TASK TO COMPLETE. The expected output is the full set of entries, retyped verbatim, pictures excluded.

━━━ DATA PROVIDED

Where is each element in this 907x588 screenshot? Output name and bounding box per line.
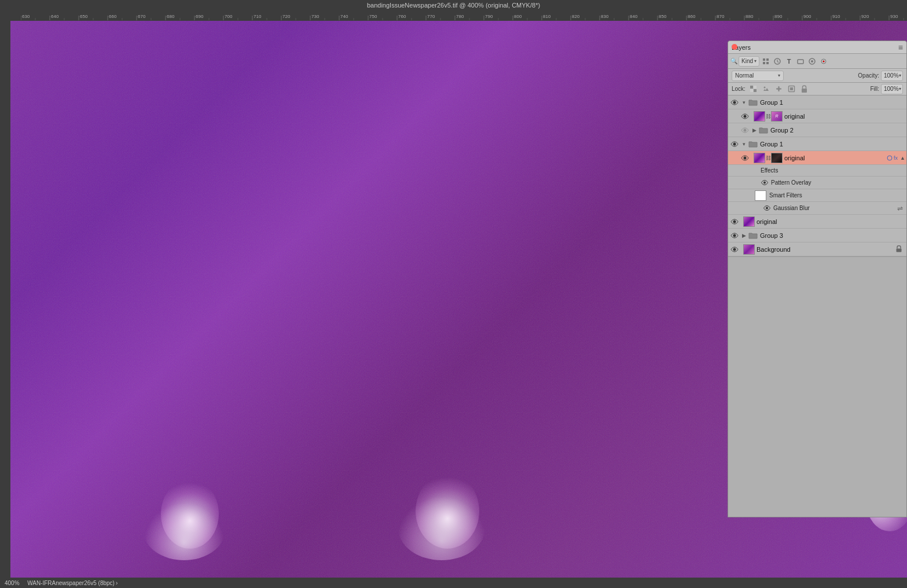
svg-point-113 [733,101,736,104]
visibility-gaussian[interactable] [763,204,771,213]
lock-artboard-icon[interactable] [787,84,796,94]
title-bar: bandingIssueNewspaper26v5.tif @ 400% (or… [0,0,907,10]
search-icon: 🔍 [730,58,737,64]
svg-text:790: 790 [485,14,493,19]
lock-image-icon[interactable] [762,84,771,94]
bottom-status-bar: 400% WAN-IFRAnewspaper26v5 (8bpc) › [0,578,907,588]
expand-group2[interactable]: ▶ [750,125,758,135]
layer-group2[interactable]: ▶ Group 2 [728,123,906,137]
kind-label: Kind [741,58,753,64]
fx-indicator-mid: fx [887,155,898,161]
lock-transparency-icon[interactable] [749,84,758,94]
svg-rect-96 [763,62,765,64]
opacity-number: 100% [884,72,899,79]
expand-group1-mid[interactable]: ▾ [740,139,748,149]
folder-group3 [748,230,758,241]
svg-rect-111 [790,87,793,90]
folder-group1-mid [748,139,758,149]
zoom-level: 400% [5,580,20,586]
svg-rect-107 [754,89,757,92]
orb-center-glow [398,497,485,560]
fx-text: fx [894,155,898,161]
svg-point-116 [733,142,736,145]
visibility-background[interactable] [729,244,740,255]
layer-group1-mid[interactable]: ▾ Group 1 [728,137,906,151]
opacity-value[interactable]: 100% ▾ [881,71,903,81]
svg-rect-124 [897,248,902,252]
smart-filters-row[interactable]: Smart Filters [728,189,906,202]
layer-original-mid[interactable]: ⛓ original fx ▲ [728,151,906,165]
blend-mode-dropdown[interactable]: Normal ▾ [732,71,784,81]
layer-name-original-bottom: original [755,218,905,225]
svg-point-123 [733,248,736,251]
svg-point-115 [744,128,747,131]
layer-background[interactable]: Background [728,242,906,256]
fill-chevron: ▾ [899,86,901,91]
filter-target-icon[interactable] [818,56,829,67]
svg-text:770: 770 [427,14,435,19]
svg-text:750: 750 [369,14,377,19]
visibility-group1-top[interactable] [729,97,740,108]
doc-info-arrow: › [116,580,117,586]
svg-rect-97 [766,62,769,64]
svg-text:810: 810 [543,14,551,19]
visibility-group1-mid[interactable] [729,139,740,149]
filter-smart-icon[interactable] [807,56,817,67]
visibility-pattern-overlay[interactable] [761,178,769,188]
filter-shape-icon[interactable] [795,56,806,67]
panel-close-btn[interactable] [732,44,737,50]
effects-label: Effects [761,167,778,174]
lock-position-icon[interactable] [774,84,784,94]
svg-text:630: 630 [22,14,30,19]
layer-original-top[interactable]: ⛓ R original [728,109,906,123]
panel-filter-toolbar: 🔍 Kind ▾ T [728,54,906,69]
lock-all-icon[interactable] [800,84,809,94]
layer-original-bottom[interactable]: original [728,215,906,229]
fill-value[interactable]: 100% ▾ [881,84,903,94]
svg-point-101 [811,60,813,63]
layer-fx-collapse[interactable]: ▲ [900,155,905,161]
fill-label: Fill: [870,86,879,92]
ruler-marks: 630 640 650 660 670 680 690 700 710 720 … [21,10,907,20]
visibility-original-mid[interactable] [740,153,750,163]
svg-text:640: 640 [51,14,59,19]
expand-group3[interactable]: ▶ [740,230,748,241]
thumb-original-bottom [743,216,755,227]
kind-search-group: 🔍 Kind ▾ [730,56,759,67]
expand-group1-top[interactable]: ▾ [740,97,748,108]
gaussian-blur-row[interactable]: Gaussian Blur ⇌ [728,202,906,215]
kind-dropdown[interactable]: Kind ▾ [739,56,759,67]
opacity-control: Opacity: 100% ▾ [858,71,903,81]
gaussian-blur-settings[interactable]: ⇌ [897,204,903,212]
svg-rect-105 [750,89,753,92]
layer-group3[interactable]: ▶ Group 3 [728,229,906,242]
visibility-original-bottom[interactable] [729,216,740,227]
panel-controls: ≡ [898,43,903,52]
svg-text:920: 920 [861,14,869,19]
background-lock-icon [896,245,902,253]
svg-point-122 [733,234,736,237]
visibility-group2[interactable] [740,125,750,135]
svg-point-103 [823,60,825,62]
document-info: WAN-IFRAnewspaper26v5 (8bpc) [27,580,115,586]
filter-adjustment-icon[interactable] [772,56,783,67]
svg-text:740: 740 [340,14,348,19]
smart-filters-name: Smart Filters [766,192,802,199]
panel-collapse-icon[interactable]: ≡ [898,43,903,52]
thumb1-original-mid [754,153,765,163]
visibility-original-top[interactable] [740,111,750,122]
svg-text:870: 870 [717,14,725,19]
svg-point-117 [744,156,747,159]
layer-group1-top[interactable]: ▾ Group 1 [728,95,906,109]
svg-text:910: 910 [832,14,840,19]
thumb-background [743,244,755,255]
link-icon-original-top: ⛓ [765,113,771,119]
visibility-group3[interactable] [729,230,740,241]
ruler-horizontal: 630 640 650 660 670 680 690 700 710 720 … [0,10,907,21]
svg-point-108 [764,87,766,89]
filter-type-icon[interactable]: T [784,56,794,67]
svg-text:710: 710 [254,14,262,19]
filter-pixel-icon[interactable] [761,56,771,67]
svg-point-118 [887,156,892,160]
pattern-overlay-row[interactable]: Pattern Overlay [728,177,906,189]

━━━━━━

YOUR RESPONSE.
Where is each element in this 907x588 screenshot? Output name and bounding box per line.
svg-point-113 [733,101,736,104]
visibility-gaussian[interactable] [763,204,771,213]
lock-artboard-icon[interactable] [787,84,796,94]
title-bar: bandingIssueNewspaper26v5.tif @ 400% (or… [0,0,907,10]
search-icon: 🔍 [730,58,737,64]
svg-text:790: 790 [485,14,493,19]
lock-image-icon[interactable] [762,84,771,94]
bottom-status-bar: 400% WAN-IFRAnewspaper26v5 (8bpc) › [0,578,907,588]
expand-group2[interactable]: ▶ [750,125,758,135]
layer-group2[interactable]: ▶ Group 2 [728,123,906,137]
kind-label: Kind [741,58,753,64]
fx-indicator-mid: fx [887,155,898,161]
lock-transparency-icon[interactable] [749,84,758,94]
svg-rect-96 [763,62,765,64]
opacity-number: 100% [884,72,899,79]
expand-group1-mid[interactable]: ▾ [740,139,748,149]
folder-group3 [748,230,758,241]
svg-rect-111 [790,87,793,90]
folder-group1-mid [748,139,758,149]
zoom-level: 400% [5,580,20,586]
svg-rect-107 [754,89,757,92]
orb-center-glow [398,497,485,560]
fx-text: fx [894,155,898,161]
svg-point-116 [733,142,736,145]
visibility-background[interactable] [729,244,740,255]
layer-group1-mid[interactable]: ▾ Group 1 [728,137,906,151]
opacity-value[interactable]: 100% ▾ [881,71,903,81]
svg-rect-124 [897,248,902,252]
smart-filters-row[interactable]: Smart Filters [728,189,906,202]
layer-original-mid[interactable]: ⛓ original fx ▲ [728,151,906,165]
blend-mode-dropdown[interactable]: Normal ▾ [732,71,784,81]
layer-name-original-bottom: original [755,218,905,225]
svg-point-123 [733,248,736,251]
svg-point-115 [744,128,747,131]
layer-background[interactable]: Background [728,242,906,256]
fill-chevron: ▾ [899,86,901,91]
filter-target-icon[interactable] [818,56,829,67]
svg-text:770: 770 [427,14,435,19]
svg-text:750: 750 [369,14,377,19]
visibility-group1-top[interactable] [729,97,740,108]
doc-info-arrow: › [116,580,117,586]
svg-rect-97 [766,62,769,64]
svg-text:810: 810 [543,14,551,19]
visibility-group1-mid[interactable] [729,139,740,149]
filter-smart-icon[interactable] [807,56,817,67]
visibility-pattern-overlay[interactable] [761,178,769,188]
filter-shape-icon[interactable] [795,56,806,67]
panel-close-btn[interactable] [732,44,737,50]
effects-label: Effects [761,167,778,174]
lock-position-icon[interactable] [774,84,784,94]
svg-text:630: 630 [22,14,30,19]
layer-original-top[interactable]: ⛓ R original [728,109,906,123]
panel-filter-toolbar: 🔍 Kind ▾ T [728,54,906,69]
lock-all-icon[interactable] [800,84,809,94]
layer-original-bottom[interactable]: original [728,215,906,229]
fill-value[interactable]: 100% ▾ [881,84,903,94]
svg-point-101 [811,60,813,63]
layer-fx-collapse[interactable]: ▲ [900,155,905,161]
fill-label: Fill: [870,86,879,92]
ruler-marks: 630 640 650 660 670 680 690 700 710 720 … [21,10,907,20]
visibility-original-mid[interactable] [740,153,750,163]
svg-text:640: 640 [51,14,59,19]
expand-group3[interactable]: ▶ [740,230,748,241]
thumb-original-bottom [743,216,755,227]
kind-search-group: 🔍 Kind ▾ [730,56,759,67]
expand-group1-top[interactable]: ▾ [740,97,748,108]
gaussian-blur-row[interactable]: Gaussian Blur ⇌ [728,202,906,215]
kind-dropdown[interactable]: Kind ▾ [739,56,759,67]
opacity-control: Opacity: 100% ▾ [858,71,903,81]
gaussian-blur-settings[interactable]: ⇌ [897,204,903,212]
svg-rect-105 [750,89,753,92]
layer-group3[interactable]: ▶ Group 3 [728,229,906,242]
visibility-original-bottom[interactable] [729,216,740,227]
panel-controls: ≡ [898,43,903,52]
svg-text:920: 920 [861,14,869,19]
background-lock-icon [896,245,902,253]
svg-point-122 [733,234,736,237]
visibility-group2[interactable] [740,125,750,135]
svg-point-103 [823,60,825,62]
document-info: WAN-IFRAnewspaper26v5 (8bpc) [27,580,115,586]
filter-adjustment-icon[interactable] [772,56,783,67]
svg-text:740: 740 [340,14,348,19]
smart-filters-name: Smart Filters [766,192,802,199]
panel-collapse-icon[interactable]: ≡ [898,43,903,52]
thumb1-original-mid [754,153,765,163]
visibility-original-top[interactable] [740,111,750,122]
svg-text:870: 870 [717,14,725,19]
svg-point-117 [744,156,747,159]
layer-group1-top[interactable]: ▾ Group 1 [728,95,906,109]
svg-text:910: 910 [832,14,840,19]
thumb-background [743,244,755,255]
link-icon-original-top: ⛓ [765,113,771,119]
visibility-group3[interactable] [729,230,740,241]
ruler-horizontal: 630 640 650 660 670 680 690 700 710 720 … [0,10,907,21]
svg-point-108 [764,87,766,89]
filter-type-icon[interactable]: T [784,56,794,67]
svg-text:710: 710 [254,14,262,19]
filter-pixel-icon[interactable] [761,56,771,67]
svg-point-118 [887,156,892,160]
pattern-overlay-row[interactable]: Pattern Overlay [728,177,906,189]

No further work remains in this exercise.